Диана, которая уже освоилась с ролью матери для собственного отца, и ее младший брат были уверены, что уж ее-то из отцовского сердца не вытеснит никто. Но Рейн смогла дать Джонни все то, что давала Диана, и многое другое. Диане пришлось смириться и отступить.
3. «Я – леди Диана»
Я была толстой, нескладной, абсолютно нестильной девушкой без макияжа, зато умела производить много шума, и ему [принцу Чарльзу] это нравилось.

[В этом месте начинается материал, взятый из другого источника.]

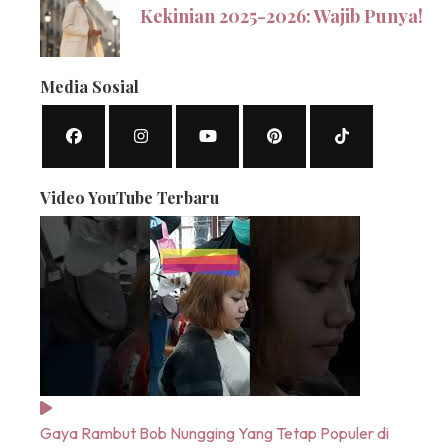
Kekinian 2025-2026: Wajib Punya!
Media Sosial
Video YouTube Terbaru
Gaya Rambut Bob Nungging Yang Tetap Populer di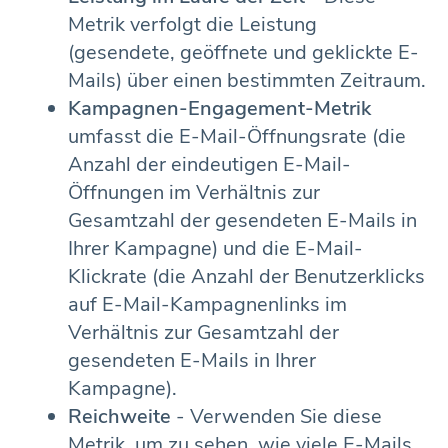
Metrik verfolgt die Leistung
(gesendete, geöffnete und geklickte E-
Mails) über einen bestimmten Zeitraum.
Kampagnen-Engagement-Metrik
umfasst die E-Mail-Öffnungsrate (die
Anzahl der eindeutigen E-Mail-
Öffnungen im Verhältnis zur
Gesamtzahl der gesendeten E-Mails in
Ihrer Kampagne) und die E-Mail-
Klickrate (die Anzahl der Benutzerklicks
auf E-Mail-Kampagnenlinks im
Verhältnis zur Gesamtzahl der
gesendeten E-Mails in Ihrer
Kampagne).
Reichweite
- Verwenden Sie diese
Metrik, um zu sehen, wie viele E-Mails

9 июня 1975 года Джек, седьмой граф Спенсер, умер, и уютной семейной жизни в Парк-хаусе пришел конец. Сначала Диана была в восторге от своего нового титула. Леди Диана – это звучало куда лучше, чем «достопочтенная». Она бегала по Вест-Хиту и кричала: «Я – леди Диана!» Но только вернувшись домой на каникулы, Диана поняла, как изменилось положение семьи. Парк-хаус готовился к переезду в фамильную резиденцию Спенсеров Олторп. Отец больше не был виконтом Олторпом – он стал восьмым графом Спенсером. Диана ободрала персиковое дерево и умчалась со своей подругой Алекс Лойд на пляж в Бранкастер.
Диана вспоминала: «Когда мне было тринадцать [на самом деле четырнадцать – Диана родилась 1 июля 1961 года], мы переехали в Олторп, в Нортгемптон. Все изменилось. Мы покинули Норфолк, где я выросла и всех знала. Нам пришлось переехать, потому что дедушка умер, и наша жизнь изменилась. На сцене появилась моя мачеха, Рейн, – пока что инкогнито. Она пыталась сблизиться с нами – будто случайно натыкалась на нас в разных местах, заводила разговоры и осыпала подарками. Но мы ненавидели ее, потому что знали, что она хочет отобрать у нас папочку»[32].
Диане пришлось покинуть дом, где она родилась и выросла, и она восприняла это как очередное предательство – словно мало было ухода матери. Дети редко бывали в Олторпе у деда.
Им там не нравилось. Чарльз говорит, что «переезд стал тяжелым периодом в жизни всех нас. Нам пришлось оторваться от своих друзей и знакомых и поселиться в окружении парка размером с Монако». Дом из ста двадцати одной комнаты представлялся им «стариковским обиталищем, соответствующим эдвардианским вкусам нашего деда. Казалось, будто леденящая машина времени перенесла нас в другую эпоху. Повсюду царил запах трамперовского масла для волос и раздавалось тиканье дедовых часов. Часы тикали негромко, словно звук впитывался в дубовый паркет и гобелены на стенах»[33].